Meskipun tujuan utama dari aquascaping adalah untuk menciptakan sebuah lanskap bawah air yang bagus, aspek teknis pemeliharaan tanaman air juga harus dipertimbangkan. Banyak faktor yang harus seimbang dalam sistem tertutup dari tangki akuarium untuk memastikan keberhasilan suatu aquascape. Ada 4 faktor utama dalam aquascape, yaitu lighting/pencahayaan (sebagai pengganti matahari untuk fotosintesis), co2 untuk tanaman (sebagai nourishment atau makanan bagi tanaman, terlalu banyak co2 bisa menyebabkan ikan sering mengapung ke permukaan dan mati), pupuk dasar dan pupukcair (sebagai nutrisi pada tanaman), dan filterisasi (membersihkan kotoran dan menjaga kualitas air). Selain 4 faktor diatas juga perlu diperhatikan temperatur dari air dijaga antara suhu 26°C – 28°C. Bila terlalu hangat/panas maka pertumbuhan alga akan banyak yang bisa menyebabkan tumbuhan dan ikan mati. Bila terlalu dingin akan membuat beberapa tipe ikan akan menjadi pasif. Selain temperatur, keasaman atau ph dari air harus dijaga antara 1 – 14, idealnya 7 (netral).

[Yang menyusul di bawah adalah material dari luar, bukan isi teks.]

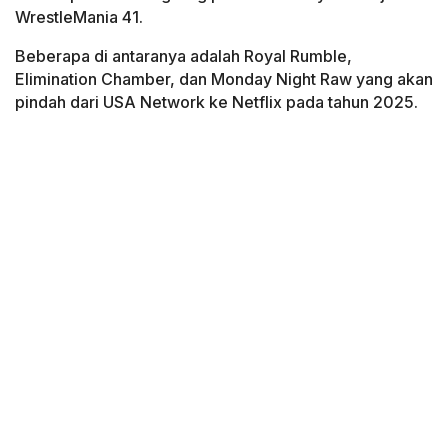
WrestleMania 41.
Beberapa di antaranya adalah Royal Rumble,
Elimination Chamber, dan Monday Night Raw yang akan
pindah dari USA Network ke Netflix pada tahun 2025.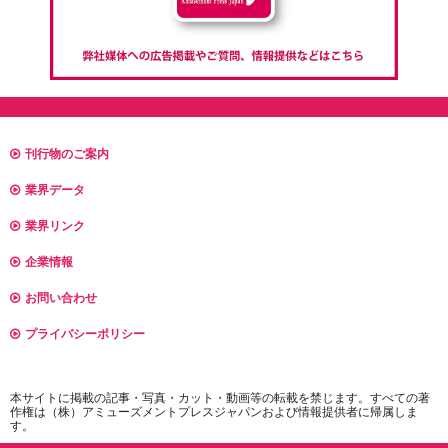
刊行物のご案内
業界データ
業界リンク
企業情報
お問い合わせ
プライバシーポリシー
本サイトに掲載の記事・写真・カット・動画等の転載を禁じます。すべての著
作権は（株）アミューズメントプレスジャパンおよび情報提供者に帰属しま
す。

Jenis tanaman yang digunakan pada aquascape sangat bervariasi, mulai dari yang perawatan mudah seperti jenis moss dan anubias sampai yang perawatanya rumit. Untuk membuat landscape aquascape jenis tanaman biasanya dikelompokan menjadi 3, yaitu : foreground (tanaman yang ditaruh/ditanam dibagian depan atau bawah sebagai rumput/karpet), midground (ditanam ditengah-tengah), background (ditanam dibagian belakang, biasanya tanaman yang bisa tumbuh tinggi). Dan berdasarkan pencahayaan/lighting dibagi menjadi 3 juga, yaitu : lowlight, midlght dan highlight.

Untuk ikan atau fauna yang digunakan juga bervariasi, biasanya digunakan ikan-ikan kecil seperti neon tetra, cardinal, zebra, dll. Disamping itu juga ditaruh ikan/fauna yang bersifat cleaning service yang fungsinya sebagai pembersih alami di ekosistem aquascape. Diantaranya keong tanduk yang berfungsi memakan lumut, alga dan kotoran2 lainnya. Ikan cae, lae, dan udang red cherry juga berfungsi sebagai pembersih alami. Jangan banyak-banyak sesuaikan dengan ukuran aquascape. Dikuatirkan bila terlalu banyak akan memakan tanaman air yang ada bila alga dan lumut habis.

Dari penjelasan diatas dapat dilihat bahwa aquascape memanfaatkan tumbuhan air, batu dan kayu untuk membentuk suatu landscape yang indah dan berestetika dengan tambahan fauna (ikan, keong, udang) sebagai pedamping yang berfungsi untuk menseimbangkan ekosistem (membersihkan alga, lumut dan kotoran). Jadi apa sih aquascape itu? Dapat ditarik kesimpulan bahwa aquascape adalah suatu seni, seni mengatur tanaman air, karang, batu dan kayu (driftwood) agar terlihat alami dan indah dipandang dalam akuarium sehingga memberikan efek atau sensasi seperti berkebun di bawah air.